IEEE 754 Float Representation (32-bit)
A float occupies 4 bytes (32 bits).
Layout:
------------------------------------------------
| Sign | Exponent (8 bits) | Fraction (23 bits)|
------------------------------------------------
1 8 23
Sign Bit
Determines whether the number is positive or negative.
0 → Positive
1 → Negative
Exponent
Stores the power of 2.
Actual Exponent:
Exponent = Stored Exponent - 127
Here, 127 is called the Bias.
Fraction (Mantissa)
Stores the significant digits of the number.
The leading 1 is assumed and not stored.
Example:
1.10101
Only:
10101
is stored.
Example: Float Representation of 10.5
Step 1: Convert to Binary
10 = 1010
0.5 = 0.1
10.5 = 1010.1
Step 2: Normalize
Move decimal point after first 1.
1010.1
↓
1.0101 × 2³
Step 3: Sign Bit
Positive number:
0
Step 4: Exponent
Actual exponent = 3
Stored exponent = 3 + 127
= 130
130 in binary:
10000010
Step 5: Mantissa
Take digits after decimal point:
01010000000000000000000
Final Float Representation
0 | 10000010 | 01010000000000000000000
Binary:
01000001001010000000000000000000
Hexadecimal:
0x41280000
IEEE 754 Double Representation (64-bit)
A double occupies 8 bytes (64 bits).
Layout:
-------------------------------------------------------
| Sign | Exponent (11 bits) | Fraction (52 bits) |
-------------------------------------------------------
1 11 52
Exponent Bias
For double:
Bias = 1023
Formula:
Actual Exponent = Stored Exponent - 1023
Example: Double Representation of 10.5
Normalized form:
1.0101 × 2³
Sign
0
Exponent
3 + 1023
= 1026
Binary:
10000000010
Fraction
0101000000000000000000000000000000000000000000000000
Final layout:
0 | 10000000010 | 0101000000000000000000000000000000000000000000000000
Hexadecimal:
0x4025000000000000
Float vs Double
| Feature | Float | Double |
|---|---|---|
| Size | 4 Bytes | 8 Bytes |
| Sign Bit | 1 | 1 |
| Exponent Bits | 8 | 11 |
| Mantissa Bits | 23 | 52 |
| Precision | ~7 digits | ~15-16 digits |
| Range | Smaller | Larger |
| Memory Usage | Less | More |
Why Does 0.1 + 0.2 != 0.3?
Many decimal numbers cannot be represented exactly in binary.
Example:
0.1
Binary becomes:
0.00011001100110011...
(repeating forever)
The value gets rounded when stored.
Therefore:
printf("%.20f\n", 0.1 + 0.2);
Output:
0.30000000000000004441
This is a floating-point precision limitation.
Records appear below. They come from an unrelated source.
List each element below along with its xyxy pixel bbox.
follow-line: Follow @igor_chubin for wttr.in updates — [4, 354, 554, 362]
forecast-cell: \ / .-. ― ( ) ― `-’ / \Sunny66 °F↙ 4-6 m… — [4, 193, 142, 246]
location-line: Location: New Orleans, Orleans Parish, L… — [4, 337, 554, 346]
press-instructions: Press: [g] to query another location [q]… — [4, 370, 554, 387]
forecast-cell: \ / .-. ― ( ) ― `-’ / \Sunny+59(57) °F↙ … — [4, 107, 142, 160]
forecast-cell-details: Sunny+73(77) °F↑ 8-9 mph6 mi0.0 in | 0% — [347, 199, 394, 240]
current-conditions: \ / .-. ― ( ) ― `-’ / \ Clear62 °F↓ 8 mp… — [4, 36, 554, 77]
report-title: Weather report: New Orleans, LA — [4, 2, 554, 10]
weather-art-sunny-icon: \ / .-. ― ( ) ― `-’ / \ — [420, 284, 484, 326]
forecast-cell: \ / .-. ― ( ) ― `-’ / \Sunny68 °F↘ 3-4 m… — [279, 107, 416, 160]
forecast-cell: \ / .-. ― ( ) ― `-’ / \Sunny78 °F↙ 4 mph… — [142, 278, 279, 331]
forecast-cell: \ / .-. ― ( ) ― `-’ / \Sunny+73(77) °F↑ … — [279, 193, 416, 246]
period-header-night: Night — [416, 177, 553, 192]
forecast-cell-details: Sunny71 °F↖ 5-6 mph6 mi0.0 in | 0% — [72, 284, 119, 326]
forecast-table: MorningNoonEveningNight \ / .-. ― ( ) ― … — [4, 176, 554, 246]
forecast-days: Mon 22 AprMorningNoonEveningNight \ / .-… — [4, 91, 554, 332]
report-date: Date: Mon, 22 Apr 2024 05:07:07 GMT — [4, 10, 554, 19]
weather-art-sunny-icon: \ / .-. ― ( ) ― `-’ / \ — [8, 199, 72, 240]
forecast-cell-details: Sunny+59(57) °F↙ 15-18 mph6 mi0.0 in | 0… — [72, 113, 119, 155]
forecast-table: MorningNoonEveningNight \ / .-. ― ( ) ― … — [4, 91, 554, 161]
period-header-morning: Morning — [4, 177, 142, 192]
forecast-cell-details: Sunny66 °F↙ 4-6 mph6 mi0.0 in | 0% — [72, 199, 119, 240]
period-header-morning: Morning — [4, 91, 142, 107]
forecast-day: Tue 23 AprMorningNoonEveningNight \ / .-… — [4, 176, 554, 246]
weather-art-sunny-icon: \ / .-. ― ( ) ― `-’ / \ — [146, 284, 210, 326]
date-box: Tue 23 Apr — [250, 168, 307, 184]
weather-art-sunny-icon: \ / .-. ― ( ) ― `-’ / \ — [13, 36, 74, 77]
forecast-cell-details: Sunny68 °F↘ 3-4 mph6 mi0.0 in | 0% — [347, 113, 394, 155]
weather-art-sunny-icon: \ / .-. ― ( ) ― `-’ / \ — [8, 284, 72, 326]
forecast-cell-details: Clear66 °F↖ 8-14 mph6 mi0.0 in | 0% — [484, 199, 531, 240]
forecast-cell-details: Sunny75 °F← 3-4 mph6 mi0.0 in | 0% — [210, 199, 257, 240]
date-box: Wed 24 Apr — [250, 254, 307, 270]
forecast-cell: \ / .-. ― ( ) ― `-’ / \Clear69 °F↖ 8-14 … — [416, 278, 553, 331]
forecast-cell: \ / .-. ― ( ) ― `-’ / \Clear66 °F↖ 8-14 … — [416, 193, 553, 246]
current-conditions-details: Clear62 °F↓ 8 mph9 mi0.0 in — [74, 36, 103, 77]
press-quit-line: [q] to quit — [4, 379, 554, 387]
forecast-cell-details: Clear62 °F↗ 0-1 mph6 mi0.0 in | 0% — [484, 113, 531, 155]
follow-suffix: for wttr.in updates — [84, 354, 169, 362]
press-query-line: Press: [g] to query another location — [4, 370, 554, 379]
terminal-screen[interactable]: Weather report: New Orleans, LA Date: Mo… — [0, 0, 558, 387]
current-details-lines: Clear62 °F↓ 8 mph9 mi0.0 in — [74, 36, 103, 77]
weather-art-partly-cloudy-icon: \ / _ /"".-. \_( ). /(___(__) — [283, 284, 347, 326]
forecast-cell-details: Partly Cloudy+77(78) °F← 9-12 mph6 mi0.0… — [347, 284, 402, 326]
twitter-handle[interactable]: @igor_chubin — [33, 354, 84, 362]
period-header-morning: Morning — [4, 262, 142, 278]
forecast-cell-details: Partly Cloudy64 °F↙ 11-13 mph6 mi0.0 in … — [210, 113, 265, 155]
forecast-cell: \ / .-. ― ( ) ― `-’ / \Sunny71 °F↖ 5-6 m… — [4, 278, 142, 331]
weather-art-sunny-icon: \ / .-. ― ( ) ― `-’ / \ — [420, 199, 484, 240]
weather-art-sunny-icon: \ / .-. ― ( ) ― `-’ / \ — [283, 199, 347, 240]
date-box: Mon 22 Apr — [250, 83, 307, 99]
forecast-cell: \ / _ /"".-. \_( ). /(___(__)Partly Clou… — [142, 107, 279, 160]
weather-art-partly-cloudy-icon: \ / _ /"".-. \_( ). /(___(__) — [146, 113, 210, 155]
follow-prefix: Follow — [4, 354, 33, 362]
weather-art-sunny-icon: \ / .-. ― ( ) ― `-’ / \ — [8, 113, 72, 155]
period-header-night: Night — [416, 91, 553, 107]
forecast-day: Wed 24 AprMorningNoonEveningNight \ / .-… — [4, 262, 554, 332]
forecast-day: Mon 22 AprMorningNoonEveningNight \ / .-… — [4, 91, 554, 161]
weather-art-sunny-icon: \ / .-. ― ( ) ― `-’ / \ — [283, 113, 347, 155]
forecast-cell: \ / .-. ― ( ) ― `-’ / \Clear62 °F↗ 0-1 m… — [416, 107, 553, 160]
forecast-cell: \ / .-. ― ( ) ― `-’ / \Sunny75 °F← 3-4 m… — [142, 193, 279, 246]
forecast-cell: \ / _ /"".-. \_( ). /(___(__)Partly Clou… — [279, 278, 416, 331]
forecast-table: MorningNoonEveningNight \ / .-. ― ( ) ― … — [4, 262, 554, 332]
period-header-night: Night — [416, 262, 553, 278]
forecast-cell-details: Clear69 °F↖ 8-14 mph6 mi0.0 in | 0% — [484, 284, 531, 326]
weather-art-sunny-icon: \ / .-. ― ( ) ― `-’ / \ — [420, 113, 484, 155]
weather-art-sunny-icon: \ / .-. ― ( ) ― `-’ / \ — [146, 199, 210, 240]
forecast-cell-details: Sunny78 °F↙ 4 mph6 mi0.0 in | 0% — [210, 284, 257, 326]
Program to View Binary Representation of Float
#include <stdio.h>
int main()
{
float num = 10.5;
unsigned int *ptr = (unsigned int *)#
for(int i = 31; i >= 0; i--)
{
printf("%d", (*ptr >> i) & 1);
if(i == 31 || i == 23)
printf(" ");
}
return 0;
}
Output:
0 10000010 01010000000000000000000
Key Takeaways
✔ Float uses 32 bits and Double uses 64 bits.
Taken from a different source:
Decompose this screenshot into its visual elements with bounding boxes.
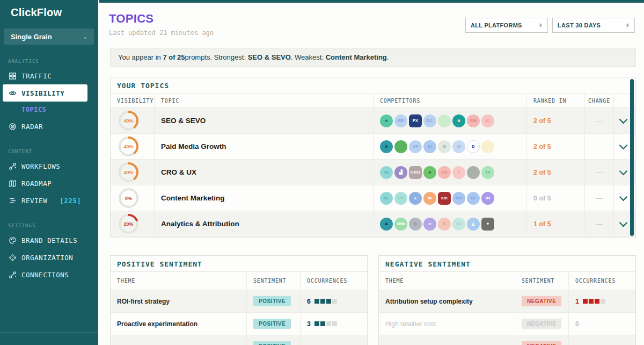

✔ Both follow the IEEE 754 standard.
✔ Numbers are stored as:
Sign
Exponent
Mantissa
✔ Float provides around 7 digits of precision.
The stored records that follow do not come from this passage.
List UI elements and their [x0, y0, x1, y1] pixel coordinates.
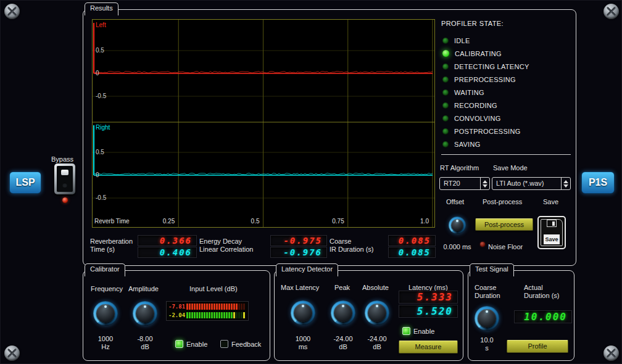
measure-button[interactable]: Measure	[399, 341, 458, 354]
svg-text:1.0: 1.0	[420, 218, 429, 225]
meter-segment	[228, 312, 230, 318]
corner-screw	[603, 4, 619, 19]
latency-enable-checkbox[interactable]	[402, 327, 410, 335]
offset-knob[interactable]	[449, 217, 466, 234]
floppy-disk-icon: Save	[541, 219, 563, 246]
svg-text:0.25: 0.25	[163, 218, 175, 225]
meter-segment	[204, 312, 205, 318]
meter-segment	[196, 312, 198, 318]
noise-floor-led	[480, 242, 485, 247]
absolute-value: -24.00	[362, 335, 392, 342]
absolute-unit: dB	[362, 343, 392, 350]
coarse-duration-knob[interactable]	[475, 306, 499, 331]
bypass-switch[interactable]	[54, 163, 75, 194]
input-level-label: Input Level (dB)	[189, 285, 238, 292]
state-led	[442, 38, 449, 44]
arrow-up-icon[interactable]	[563, 180, 568, 183]
meter-top-value: -7.81	[168, 304, 186, 310]
save-button[interactable]: Save	[537, 216, 566, 249]
amplitude-value: -8.00	[131, 335, 159, 342]
state-label: DETECTING LATENCY	[454, 63, 529, 70]
state-led	[442, 64, 449, 70]
ir-duration-left-display: 0.085	[388, 235, 436, 246]
amplitude-unit: dB	[131, 343, 159, 350]
max-latency-unit: ms	[291, 343, 315, 350]
meter-segment	[209, 304, 210, 310]
state-label: CALIBRATING	[455, 50, 502, 57]
meter-segment	[209, 312, 210, 318]
profile-button[interactable]: Profile	[507, 340, 568, 353]
bypass-led	[62, 197, 68, 203]
rt-algorithm-select[interactable]: RT20	[439, 177, 490, 190]
save-mode-select[interactable]: LTI Auto (*.wav)	[492, 177, 571, 190]
arrow-down-icon[interactable]	[563, 184, 568, 188]
reverb-time-right-display: 0.406	[138, 247, 197, 258]
meter-segment	[211, 304, 213, 310]
ir-duration-label-line2: IR Duration (s)	[330, 246, 374, 253]
arrow-down-icon[interactable]	[483, 184, 487, 188]
spinner-arrows-icon[interactable]	[480, 178, 489, 189]
absolute-knob[interactable]	[365, 300, 389, 325]
post-process-label: Post-process	[483, 198, 522, 205]
meter-segment	[199, 312, 201, 318]
corner-screw	[4, 4, 20, 19]
spinner-arrows-icon[interactable]	[561, 178, 570, 189]
meter-segment	[236, 312, 238, 318]
state-led	[442, 128, 449, 134]
ir-graph: Left0.50-0.5Right0.50-0.5Reverb Time0.25…	[92, 19, 435, 228]
energy-decay-label-line1: Energy Decay	[199, 238, 242, 245]
reverb-time-left-display: 0.366	[138, 235, 197, 246]
profiler-state-item: RECORDING	[442, 99, 529, 112]
meter-segment	[199, 304, 201, 310]
state-label: CONVOLVING	[454, 115, 501, 122]
latency-detector-tab: Latency Detector	[276, 263, 338, 276]
ir-duration-right-display: 0.085	[388, 247, 436, 258]
post-process-button[interactable]: Post-process	[475, 218, 533, 231]
p1s-logo-button[interactable]: P1S	[581, 172, 615, 194]
save-mode-value: LTI Auto (*.wav)	[492, 178, 561, 189]
frequency-unit: Hz	[93, 343, 118, 350]
lsp-logo-button[interactable]: LSP	[9, 172, 41, 194]
peak-knob[interactable]	[331, 300, 355, 325]
state-led	[442, 77, 449, 83]
calibrator-enable-label: Enable	[186, 341, 207, 348]
frequency-value: 1000	[93, 335, 118, 342]
svg-text:0.5: 0.5	[251, 218, 260, 225]
energy-decay-right-display: -0.976	[270, 247, 327, 258]
profiler-state-title: PROFILER STATE:	[441, 20, 504, 27]
peak-label: Peak	[334, 284, 350, 291]
meter-segment	[196, 304, 198, 310]
coarse-duration-label-line2: Duration	[475, 292, 500, 299]
coarse-duration-label-line1: Coarse	[475, 284, 496, 291]
calibrator-tab: Calibrator	[85, 263, 125, 276]
separator-line	[441, 154, 571, 155]
svg-text:0: 0	[96, 172, 99, 178]
meter-segment	[186, 312, 188, 318]
profiler-state-item: SAVING	[442, 138, 529, 151]
state-led	[442, 89, 449, 96]
profiler-state-item: POSTPROCESSING	[442, 125, 529, 138]
meter-segment	[191, 304, 193, 310]
arrow-up-icon[interactable]	[483, 180, 487, 183]
peak-value: -24.00	[328, 335, 358, 342]
amplitude-knob[interactable]	[133, 301, 157, 326]
calibrator-enable-checkbox[interactable]	[175, 340, 183, 348]
meter-segment	[226, 304, 228, 310]
state-label: PREPROCESSING	[454, 76, 516, 83]
latency-enable-label: Enable	[413, 328, 434, 335]
offset-value: 0.000 ms	[431, 243, 483, 250]
results-tab[interactable]: Results	[85, 2, 118, 15]
meter-segment	[201, 304, 203, 310]
max-latency-knob[interactable]	[291, 300, 315, 325]
energy-decay-label-line2: Linear Correlation	[199, 246, 253, 253]
state-label: IDLE	[454, 37, 470, 44]
profiler-state-item: IDLE	[442, 34, 529, 47]
svg-text:Reverb Time: Reverb Time	[94, 218, 130, 225]
profiler-state-item: DETECTING LATENCY	[442, 60, 529, 73]
meter-segment	[214, 304, 215, 310]
feedback-checkbox[interactable]	[220, 340, 228, 348]
svg-text:0.5: 0.5	[96, 149, 104, 155]
meter-segment	[186, 304, 188, 310]
amplitude-label: Amplitude	[128, 285, 159, 292]
frequency-knob[interactable]	[93, 301, 118, 326]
✔ Double provides around 15–16 digits of precision.
✔ Decimal values such as 0.1 cannot be represented exactly in binary.
✔ Understanding floating-point representation helps in debugging precision issues and optimizing embedded applications.
Conclusion
Floating-point representation is one of the most important concepts in computer systems and embedded programming. Understanding how float and double are stored internally helps developers write more reliable software, avoid precision-related bugs, and make informed decisions about memory and performance trade-offs.